File 2 Name: dest.all.PoolSNP.001.50.10Nov2020.ann.gds
Description: Genomic Data Structure (GDS) file containing information on variant ID, sample ID, Position, Allele frequency, Chromosome number, Effective coverage, and gene annotations. NAs indicate missing values.
File 3 Name: gl_geno.snmfProject
Description: Estimates of admixture proportion (Admixture analysis).
File 4 Name: wc2.1_30s_bio
Description: WorldClim v2 environmental variables.
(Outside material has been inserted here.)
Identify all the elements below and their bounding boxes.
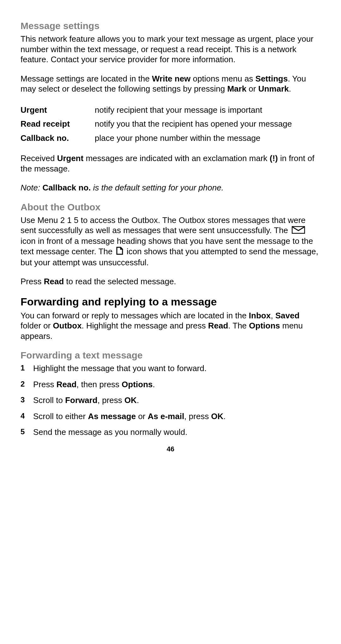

In the study, only BIO15 precipitation seasonality (coefficient of variation), and BIO4 temperature seasonality (standard deviation*100) were used.
File 5 Name: npp-geotiff
Description: Data on Net Primary Production (NPP) measured in units of elemental carbon from the NASA Socioeconomic Data and Applications Center.
File 6 Name: MMRR.R
Description: R script for 'MMRR' function that performs Multiple Matrix Regression with Randomization analysis.
File 7 Name: fly.pv1.prec.chr2.RData
Description: p-value estimates from genotype-environment association analysis for chromosome 2L (seasonality of precipitation).
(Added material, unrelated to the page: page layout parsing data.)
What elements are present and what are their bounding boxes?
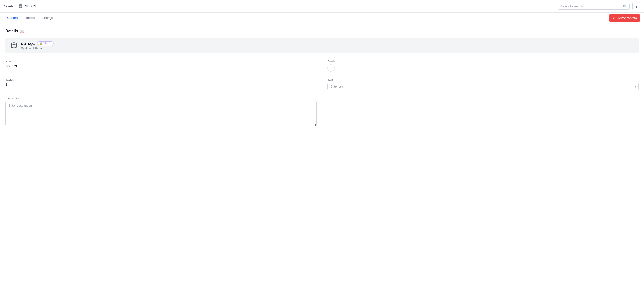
tags-field-group: Tags ▾ [328, 78, 638, 90]
description-field-group: Description [6, 97, 316, 126]
entity-card: DB_SQL 🔒 Virtual System of Record [6, 38, 638, 53]
tab-lineage[interactable]: Lineage [38, 12, 57, 23]
provider-field-group: Provider ··· [328, 60, 638, 72]
trash-icon: 🗑 [612, 16, 616, 20]
entity-name-row: DB_SQL 🔒 Virtual [21, 41, 54, 46]
lock-icon: 🔒 [40, 42, 43, 45]
svg-point-1 [12, 43, 17, 45]
entity-name: DB_SQL [21, 42, 35, 45]
form-grid: Name DB_SQL Provider ··· Tables 1 Tags ▾… [6, 60, 638, 126]
tag-input-wrapper: ▾ [328, 83, 638, 90]
name-label: Name [6, 60, 316, 63]
name-value: DB_SQL [6, 64, 316, 68]
breadcrumb: Assets › DB_SQL [4, 4, 37, 8]
virtual-badge-label: Virtual [44, 42, 51, 45]
tag-input[interactable] [328, 83, 638, 90]
tab-tables[interactable]: Tables [22, 12, 38, 23]
search-box[interactable]: 🔍 [558, 3, 630, 10]
breadcrumb-assets[interactable]: Assets [4, 4, 14, 8]
tables-value: 1 [6, 83, 316, 86]
name-field-group: Name DB_SQL [6, 60, 316, 72]
tables-label: Tables [6, 78, 316, 81]
entity-db-icon [10, 41, 18, 50]
tab-general[interactable]: General [4, 12, 22, 23]
delete-system-button[interactable]: 🗑 Delete system [609, 14, 640, 21]
details-header: Details 📖 [6, 29, 638, 33]
database-icon [18, 4, 22, 8]
description-textarea[interactable] [6, 101, 316, 126]
details-title: Details [6, 29, 18, 33]
breadcrumb-current: DB_SQL [18, 4, 37, 8]
virtual-badge: 🔒 Virtual [37, 41, 54, 46]
provider-dots-button[interactable]: ··· [328, 64, 334, 72]
book-icon: 📖 [20, 29, 24, 33]
main-content: Details 📖 DB_SQL 🔒 Virtual System of Rec… [0, 23, 644, 131]
provider-label: Provider [328, 60, 638, 63]
delete-button-label: Delete system [617, 16, 637, 20]
topbar-right: 🔍 ⋮ [558, 2, 640, 10]
current-page-title: DB_SQL [24, 4, 37, 8]
entity-subtitle: System of Record [21, 46, 54, 50]
description-label: Description [6, 97, 316, 100]
tabs-row: General Tables Lineage 🗑 Delete system [0, 12, 644, 23]
svg-point-0 [19, 4, 22, 5]
breadcrumb-chevron: › [16, 4, 17, 8]
more-options-button[interactable]: ⋮ [632, 2, 640, 10]
entity-info: DB_SQL 🔒 Virtual System of Record [21, 41, 54, 50]
search-input[interactable] [561, 4, 621, 8]
topbar: Assets › DB_SQL 🔍 ⋮ [0, 0, 644, 12]
tabs-container: General Tables Lineage [4, 12, 57, 23]
tables-field-group: Tables 1 [6, 78, 316, 90]
tags-label: Tags [328, 78, 638, 81]
search-icon: 🔍 [623, 4, 627, 8]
File 8 Name: fly.pv1.temp.chr2.RData
Description: p-value estimates from genotype-environment association analysis for chromosome 2L (seasonality of temperature).
File 9 Name: fly.pv1.npp.chr2.RData
Description: p-value estimates from genotype-environment association analysis for chromosome 2L (net primary production-NPP).
File 10 Name: snppca_chr2.RData
Description: Result of Principal component analysis for chromosome 2L samples.
File 11 Name: index.html
Description: Workflow of the analyses containing instructions on how to use the files outlined above.
SHARING/ACCESS INFORMATION
-
Links to other publicly accessible locations of the data: https://dest.bio/data-files/SNP-tables, https://github.com/DEST-bio/DEST_freeze1/blob/main/populationInfo/samps_10Nov2020.csv, https://www.worldclim.org/, https://sedac.ciesin.columbia.edu/data/collections/browse.
-
Was data derived from another source? Yes. The data set used in our study is a subset of a large data base compiled by Kapun et al, 2021.
SESSION INFORMATION
Instrument- or software-specific information needed to interpret the data: I performed all the analyses using the free software R 4.2.2 (2022-10-31) Running under: macOS Catalina 10.15.7.